2. Britrail provides one fare only: $135 from Glasgow Central to Newcastle and $100 return.  There is a booking fee of $14 per segment.  Nationalrail quotes 19 pounds + 23.50 pounds for each segment (advance), $52.30 pounds for each segment (Saver/cheap day) and 57.00 pounds for each segment (open).  I understand there are restrictions for advance tickets, but the prices are very different between the two companies.

If I decide to hire a car, what is the best car hire company in Glasgow for a week?  How is the drive from Glasgow to Newcastle?  Google Earth says 3 hours, and satellite image shows two lanes country road all the way.  Would you consider the drive a comfortable one.  We are used to long distance drive in Canada, so 3 hours is nothing to us, but none of us (except me 20 years ago) have ever driven on the left hand side.


----------



## helenbarnett1963 (Jul 8, 2008)

I've never heard of britrail.com.  I had a quick look at it and I suspect its an American site - which is probably why its much more expensive.

nationalrail.co.uk is the 'official' UK trains website, though some people find thetrainline.com easier to use - its just a matter of preference.  Both sites alllow you to select any route and buy any ticket on the Uk rail network (the network is made up of a number of individual train companies, but all use a common booking system). prices should be the same on both websites.  You can also book directly with any of the train companies, though prices/availability won't be any different.

purchasing tickets in advance can save you money, but there may be restrictions on when/how you use the ticket - similar to airlines!   
You can sometimes find cheaper tickets by selecting a different routing for your journey, but it takes a bit of "trial & error" to navigate around the rail network.
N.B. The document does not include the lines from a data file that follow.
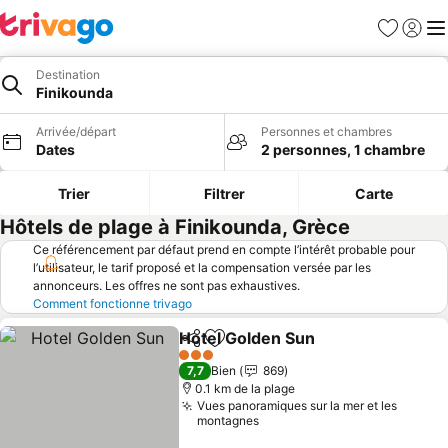
Favoris
Se con
Me
Destination
Finikounda
Arrivée/départ
Personnes et chambres
Dates
2 personnes, 1 chambre
Trier
Filtrer
Carte
Hôtels de plage à Finikounda, Grèce
Ce référencement par défaut prend en compte l’intérêt probable pour
l’utilisateur, le tarif proposé et la compensation versée par les
annonceurs. Les offres ne sont pas exhaustives.
Comment fonctionne trivago
Hotel Golden Sun
Partager
Ajouter à mes favoris
Consulter
3 Étoiles
7,7
Bien
869
0.1 km de la plage
Vues panoramiques sur la mer et les
montagnes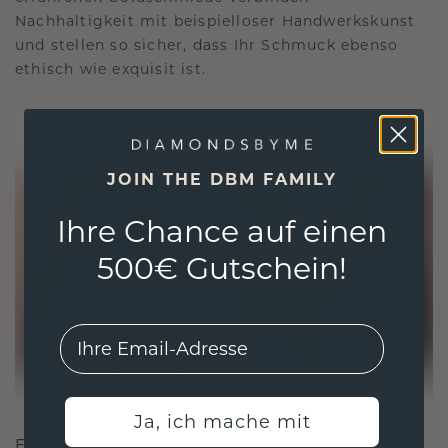
Nachhaltigkeit mit beispielloser Handwerkskunst
und stellen so sicher, dass Ihr Schmuck ebenso
ethisch wie exquisit ist.
JOIN THE DBM FAMILY
Ihre Chance auf einen
500€ Gutschein!
EMail
Ja, ich mache mit
FÜR VERBINDUNGEN GESCHAFFEN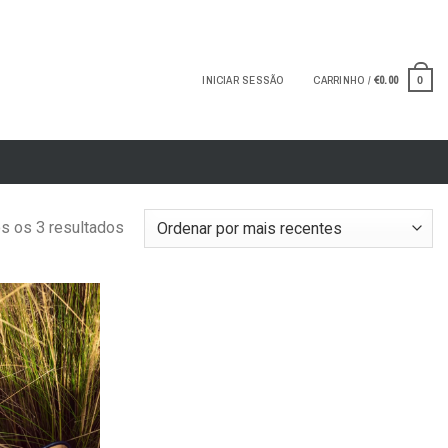
INICIAR SESSÃO
CARRINHO /
€
0.00
0
s os 3 resultados
Add to
wishlist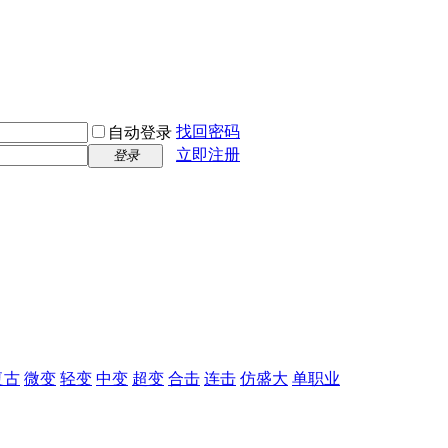
找回密码
自动登录
立即注册
登录
复古
微变
轻变
中变
超变
合击
连击
仿盛大
单职业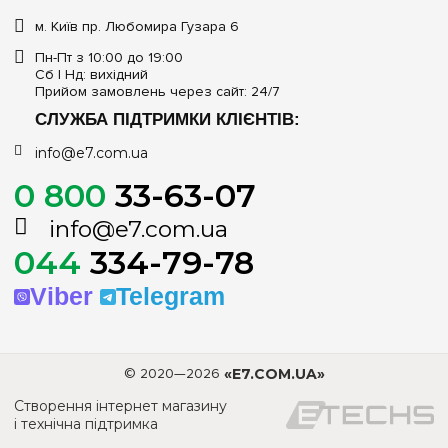
м. Київ пр. Любомира Гузара 6
Пн-Пт з 10:00 до 19:00
Сб | Нд: вихідний
Прийом замовлень через сайт: 24/7
СЛУЖБА ПІДТРИМКИ КЛІЄНТІВ:
info@e7.com.ua
0 800
33-63-07
info@e7.com.ua
044
334-79-78
Viber
Telegram
© 2020—2026
«E7.COM.UA»
Створення інтернет магазину
і технічна підтримка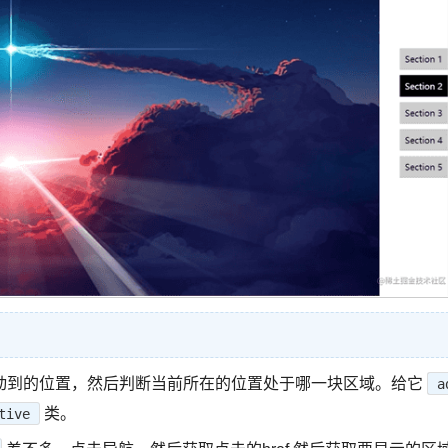
动到的位置，然后判断当前所在的位置处于哪一块区域。给它
a
类。
tive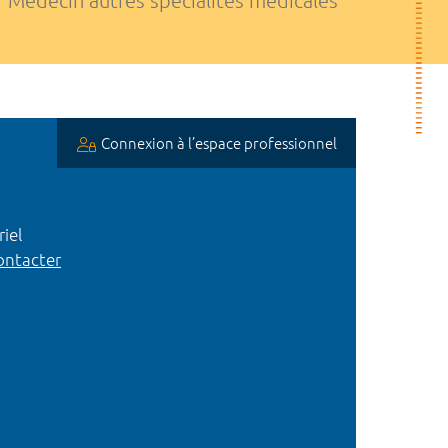
Médecin autres spécialités médicales
Connexion à l’espace professionnel
iel
ntacter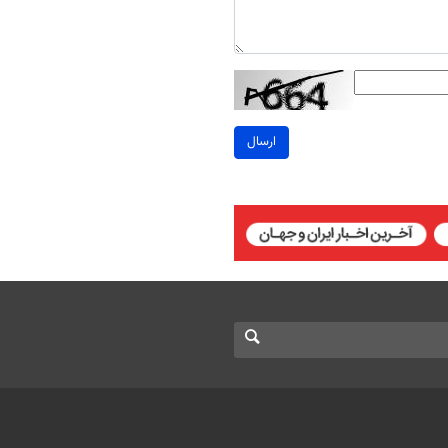
ارسال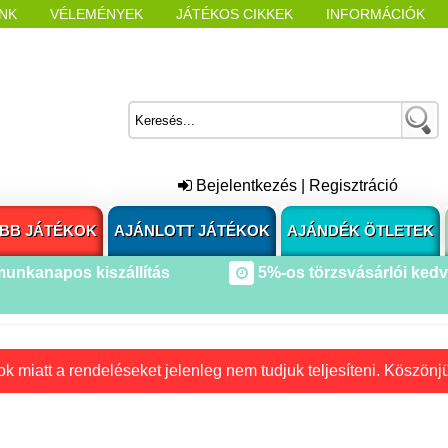
NK
VÉLEMÉNYEK
JÁTÉKOS CIKKEK
INFORMÁCIÓK
L NYITÁSAKOR
CÍMKÉK
Bejelentkezés
|
Regisztráció
BB JÁTÉKOK
AJÁNLOTT JÁTÉKOK
AJÁNDÉK ÖTLETEK
munkanapos kiszállítás
5%-os törzsvásárlói ked
k miatt a rendeléseket jelenleg nem tudjuk teljesíteni. Köszönj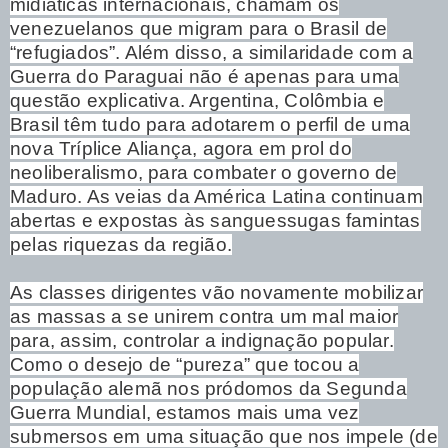
midiáticas internacionais, chamam os
venezuelanos que migram para o Brasil de
“refugiados”. Além disso, a similaridade com a
Guerra do Paraguai não é apenas para uma
questão explicativa. Argentina, Colômbia e
Brasil têm tudo para adotarem o perfil de uma
nova Tríplice Aliança, agora em prol do
neoliberalismo, para combater o governo de
Maduro. As veias da América Latina continuam
abertas e expostas às sanguessugas famintas
pelas riquezas da região.
As classes dirigentes vão novamente mobilizar
as massas a se unirem contra um mal maior
para, assim, controlar a indignação popular.
Como o desejo de “pureza” que tocou a
população alemã nos pródomos da Segunda
Guerra Mundial, estamos mais uma vez
submersos em uma situação que nos impele (de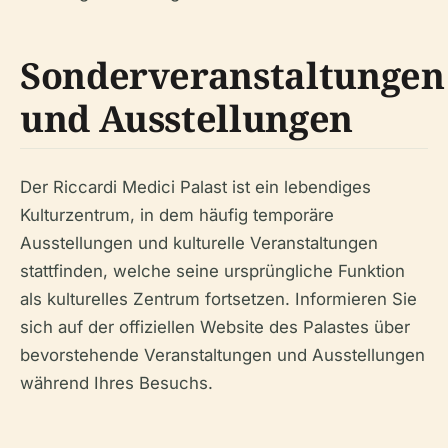
Sonderveranstaltungen
und Ausstellungen
Der Riccardi Medici Palast ist ein lebendiges
Kulturzentrum, in dem häufig temporäre
Ausstellungen und kulturelle Veranstaltungen
stattfinden, welche seine ursprüngliche Funktion
als kulturelles Zentrum fortsetzen. Informieren Sie
sich auf der offiziellen Website des Palastes über
bevorstehende Veranstaltungen und Ausstellungen
während Ihres Besuchs.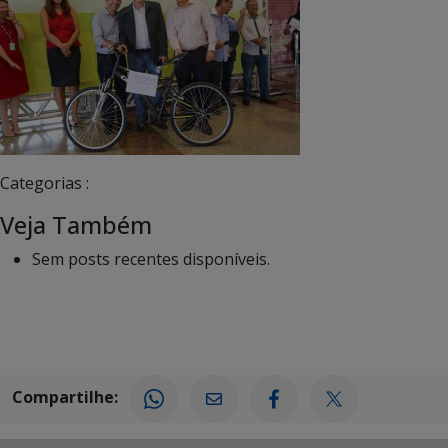
Categorias :
Veja Também
Sem posts recentes disponíveis.
Compartilhe: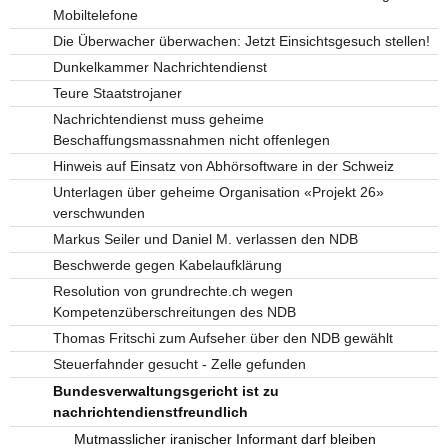
Mobiltelefone
Die Überwacher überwachen: Jetzt Einsichtsgesuch stellen!
Dunkelkammer Nachrichtendienst
Teure Staatstrojaner
Nachrichtendienst muss geheime
Beschaffungsmassnahmen nicht offenlegen
Hinweis auf Einsatz von Abhörsoftware in der Schweiz
Unterlagen über geheime Organisation «Projekt 26»
verschwunden
Markus Seiler und Daniel M. verlassen den NDB
Beschwerde gegen Kabelaufklärung
Resolution von grundrechte.ch wegen
Kompetenzüberschreitungen des NDB
Thomas Fritschi zum Aufseher über den NDB gewählt
Steuerfahnder gesucht - Zelle gefunden
Bundesverwaltungsgericht ist zu
nachrichtendienstfreundlich
Mutmasslicher iranischer Informant darf bleiben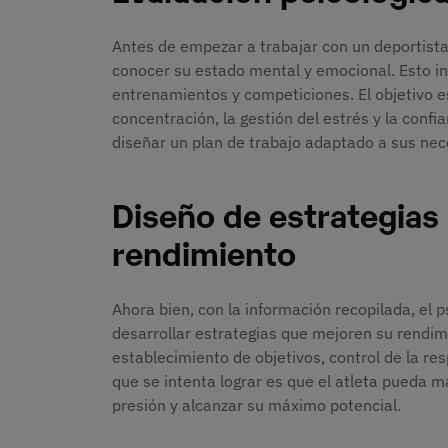
Antes de empezar a trabajar con un deportista,
conocer su estado mental y emocional. Esto in
entrenamientos y competiciones. El objetivo es
concentración, la gestión del estrés y la conf
diseñar un plan de trabajo adaptado a sus nec
Diseño de estrategias 
rendimiento
Ahora bien, con la información recopilada, el 
desarrollar estrategias que mejoren su rendimi
establecimiento de objetivos, control de la re
que se intenta lograr es que el atleta pueda
presión y alcanzar su máximo potencial.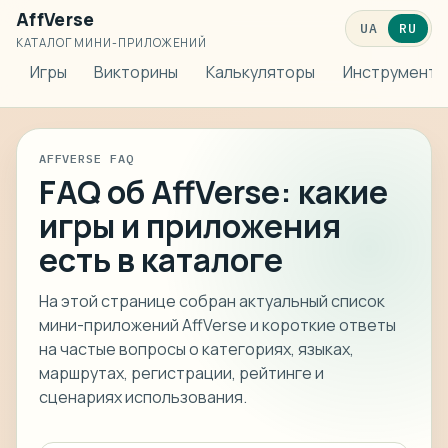
AffVerse
UA
RU
КАТАЛОГ МИНИ-ПРИЛОЖЕНИЙ
Игры
Викторины
Калькуляторы
Инструменты
AFFVERSE FAQ
FAQ об AffVerse: какие
игры и приложения
есть в каталоге
На этой странице собран актуальный список
мини-приложений AffVerse и короткие ответы
на частые вопросы о категориях, языках,
маршрутах, регистрации, рейтинге и
сценариях использования.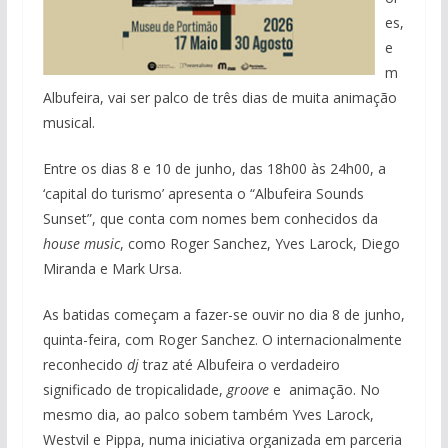
es,
e
m
Albufeira, vai ser palco de três dias de muita animação
musical.
Entre os dias 8 e 10 de junho, das 18h00 às 24h00, a
‘capital do turismo’ apresenta o “Albufeira Sounds
Sunset”, que conta com nomes bem conhecidos da
house music
, como Roger Sanchez, Yves Larock, Diego
Miranda e Mark Ursa.
As batidas começam a fazer-se ouvir no dia 8 de junho,
quinta-feira, com Roger Sanchez. O internacionalmente
reconhecido
dj
traz até Albufeira o verdadeiro
significado de tropicalidade,
groove
e animação. No
mesmo dia, ao palco sobem também Yves Larock,
Westvil e Pippa, numa iniciativa organizada em parceria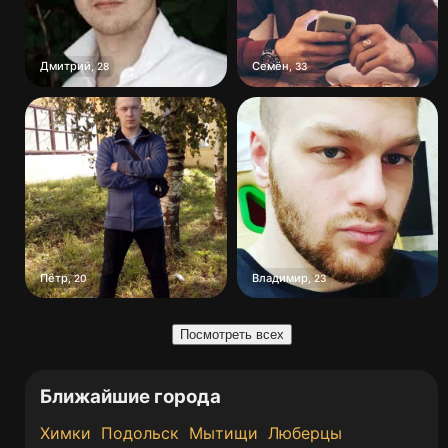
Дмитрий
Семён
,
28
,
33
Пётр
Владимир
,
20
,
23
Посмотреть всех
Ближайшие города
Химки
Подольск
Мытищи
Люберцы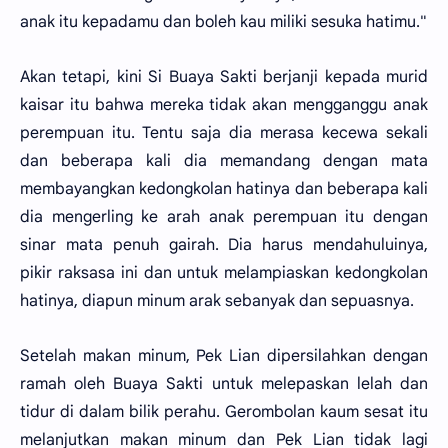
anak itu kepadamu dan boleh kau miliki sesuka hatimu."
Akan tetapi, kini Si Buaya Sakti berjanji kepada murid
kaisar itu bahwa mereka tidak akan mengganggu anak
perempuan itu. Tentu saja dia merasa kecewa sekali
dan beberapa kali dia memandang dengan mata
membayangkan kedongkolan hatinya dan beberapa kali
dia mengerling ke arah anak perempuan itu dengan
sinar mata penuh gairah. Dia harus mendahuluinya,
pikir raksasa ini dan untuk melampiaskan kedongkolan
hatinya, diapun minum arak sebanyak dan sepuasnya.
Setelah makan minum, Pek Lian dipersilahkan dengan
ramah oleh Buaya Sakti untuk melepaskan lelah dan
tidur di dalam bilik perahu. Gerombolan kaum sesat itu
melanjutkan makan minum dan Pek Lian tidak lagi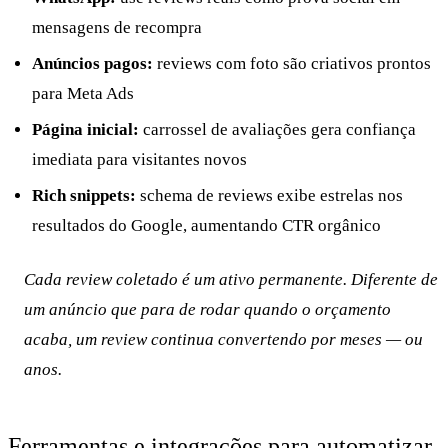
mensagens de recompra
Anúncios pagos:
reviews com foto são criativos prontos
para Meta Ads
Página inicial:
carrossel de avaliações gera confiança
imediata para visitantes novos
Rich snippets:
schema de reviews exibe estrelas nos
resultados do Google, aumentando CTR orgânico
Cada review coletado é um ativo permanente. Diferente de
um anúncio que para de rodar quando o orçamento
acaba, um review continua convertendo por meses — ou
anos.
Ferramentas e integrações para automatizar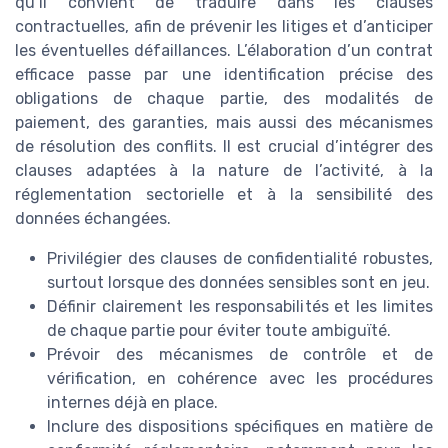
qu’il convient de traduire dans les clauses
contractuelles, afin de prévenir les litiges et d’anticiper
les éventuelles défaillances. L’élaboration d’un contrat
efficace passe par une identification précise des
obligations de chaque partie, des modalités de
paiement, des garanties, mais aussi des mécanismes
de résolution des conflits. Il est crucial d’intégrer des
clauses adaptées à la nature de l’activité, à la
réglementation sectorielle et à la sensibilité des
données échangées.
Privilégier des clauses de confidentialité robustes,
surtout lorsque des données sensibles sont en jeu.
Définir clairement les responsabilités et les limites
de chaque partie pour éviter toute ambiguïté.
Prévoir des mécanismes de contrôle et de
vérification, en cohérence avec les procédures
internes déjà en place.
Inclure des dispositions spécifiques en matière de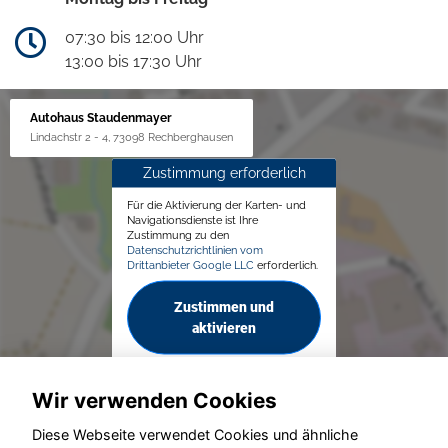
07:30 bis 12:00 Uhr
13:00 bis 17:30 Uhr
Autohaus Staudenmayer
Lindachstr 2 - 4, 73098 Rechberghausen
Zustimmung erforderlich
Für die Aktivierung der Karten- und
Navigationsdienste ist Ihre
Zustimmung zu den
Datenschutzrichtlinien vom
Drittanbieter Google LLC
erforderlich.
Zustimmen und
aktivieren
Wir verwenden Cookies
Diese Webseite verwendet Cookies und ähnliche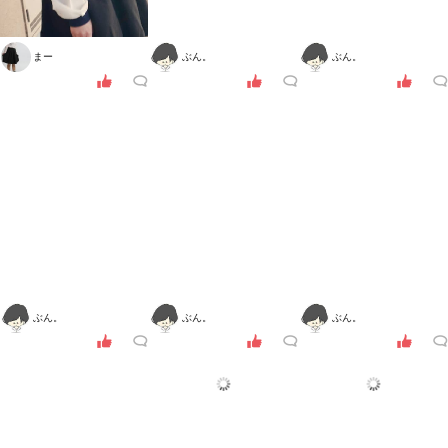
まー
ぶん。
ぶん。
ぶん。
ぶん。
ぶん。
as to driving,  any of the main car rental companies will be as good as any other - I guess most will operate out of GLA, but you may need to enquire about where to drop off the car if its not at an airport.

Never travelled between Glasgow and Newcastle, but 3 hours sounds about right.  Try multimap for directions on the route.  Most of the way will be motorway (like the Interstate or state highways in USA but more crowded, speed limit of 70mph), or A-roads (one or 2 lanes in each direction, possibly through towns/villages with varying speed limits)


----------



## Carolinian (Jul 8, 2008)

For car rental try www.europebycar.com or www.autoeurope.com


----------



## Keitht (Jul 8, 2008)

PeelBoy said:


> If I decide to hire a car, what is the best car hire company in Glasgow for a week?  How is the drive from Glasgow to Newcastle?  Google Earth says 3 hours, and satellite image shows two lanes country road all the way.  Would you consider the drive a comfortable one.  We are used to long distance drive in Canada, so 3 hours is nothing to us, but none of us (except me 20 years ago) have ever driven on the left hand side.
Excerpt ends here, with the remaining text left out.